### REQUIRED WORK
Search the entries below for the word "THINKBOOK" and copy each line that has it.
START MATERIAL SUPPLIED
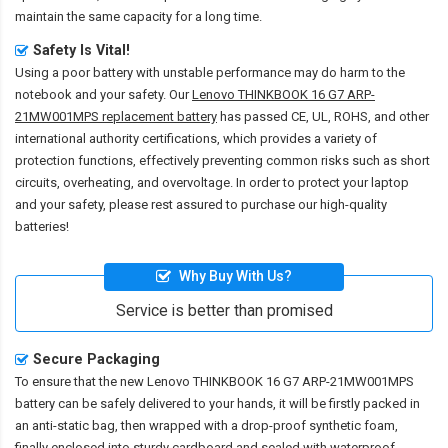
maintain the same capacity for a long time.
Safety Is Vital!
Using a poor battery with unstable performance may do harm to the
notebook and your safety. Our
Lenovo THINKBOOK 16 G7 ARP-
21MW001MPS replacement battery
has passed CE, UL, ROHS, and other
international authority certifications, which provides a variety of
protection functions, effectively preventing common risks such as short
circuits, overheating, and overvoltage. In order to protect your laptop
and your safety, please rest assured to purchase our high-quality
batteries!
Why Buy With Us?
Service is better than promised
Secure Packaging
To ensure that the
new Lenovo THINKBOOK 16 G7 ARP-21MW001MPS
battery
can be safely delivered to your hands, it will be firstly packed in
an anti-static bag, then wrapped with a drop-proof synthetic foam,
finally enclosed into sturdy cardboard and sealed with waterproof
END MATERIAL SUPPLIED
### OUTPUT FOR THIS TASK
Lenovo THINKBOOK 16 G7 ARP-
new Lenovo THINKBOOK 16 G7 ARP-21MW001MPS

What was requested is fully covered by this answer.